Laura und Dylan blieben ratlos zurück und sie fragte ihn: „Was wollte der Kerl nur von uns, wenn er weder Geld noch Schmuck stehlen wollte?“
„Keine Ahnung“, war auch Dylan verwirrt.
„Wozu hat er meine Aktentasche ausgeleert? Hat er nach irgendwelchen Papieren gesucht? Ich hab doch keine wichtigen Verträge dabei und arbeiten tue ich derzeit auch an keinem besonders brisanten Fall“, führte Laura weiter aus.
„Ich weiß es nicht Laura. Vielleicht hat er etwas anderes gesucht, aber was?“, fragte sich Dylan.
Er zerbrach sich den Kopf darüber, was der Mann gesucht haben könnte, kam aber auf keinen grünen Zweig.
Laura riet weiter ins Blaue: „Vielleicht hat er uns auch mit jemandem verwechselt und er wollte von einem anderen ausländischen Paar etwas?“
„Ich habe keine Ahnung Laura. Gehen wir ins Bett. Heute wird wohl nichts mehr passieren“, gähnte er resignierend und müde.

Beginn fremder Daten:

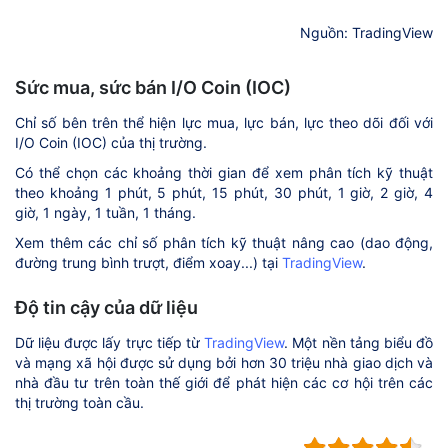
Nguồn: TradingView
Sức mua, sức bán I/O Coin (IOC)
Chỉ số bên trên thể hiện lực mua, lực bán, lực theo dõi đối với
I/O Coin (IOC) của thị trường.
Có thể chọn các khoảng thời gian để xem phân tích kỹ thuật
theo khoảng 1 phút, 5 phút, 15 phút, 30 phút, 1 giờ, 2 giờ, 4
giờ, 1 ngày, 1 tuần, 1 tháng.
Xem thêm các chỉ số phân tích kỹ thuật nâng cao (dao động,
đường trung bình trượt, điểm xoay...) tại
TradingView
.
Độ tin cậy của dữ liệu
Dữ liệu được lấy trực tiếp từ
TradingView
. Một nền tảng biểu đồ
và mạng xã hội được sử dụng bởi hơn 30 triệu nhà giao dịch và
nhà đầu tư trên toàn thế giới để phát hiện các cơ hội trên các
thị trường toàn cầu.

„Na hoffentlich. Auf noch so einen nächtlichen Besuch hab ich wirklich keine Lust. Der hätte dich ernsthaft verletzen können“, schaute Laura Dylan ernst an.
„Ja, ich weiß, aber ich wollte den Typen nicht einfach davon kommen lassen“, zuckte dieser mit den Schultern.
Es war ihm zuwider, dass der Mann ihm entwischt war und ihn und Laura so verunsichert zurückgelassen hatte.
Er schaltete das Licht im Wohnzimmer ab und sie gingen zurück ins Schlafzimmer. Laura schmiss ihren Bademantel zurück auf den Sessel und krabbelte ins Bett. Dylan legte sich auf seine Seite, schaltete das Licht aus und rollte sich zu Laura hin. Ein wenig Licht von draußen erhellte ihr Gesicht. Er spürte, wie sich an ihn kuschelte und zärtlich strich er ihr über die Wange, beugte sich zu ihr hin und küsste sie auf die Stirn. Sie schlang die Arme um seinen Hals und zog ihn noch enger ans sich. An Laura geschmiegt schlief er, durch ihre Wärme eingelullt, bald wieder ein.
In einer anderen Ecke der Stadt fuhr ein Auto mit zwei Männern auf ein kleines Firmengelände und parkte in einer leeren Lagerhalle. Sie stiegen aus und gingen in Richtung eines Bürogebäudes.
„Da war nichts. Ich schwöre, ich hab alles durchsucht. Nichts“, jammerte einer der beiden.
„Irgendwo muss es doch sein. Der Alte kann es nur den beiden irgendwie zugesteckt haben.“
Sie betraten das Gebäude und schlossen die Türe sorgfältig hinter sich ab.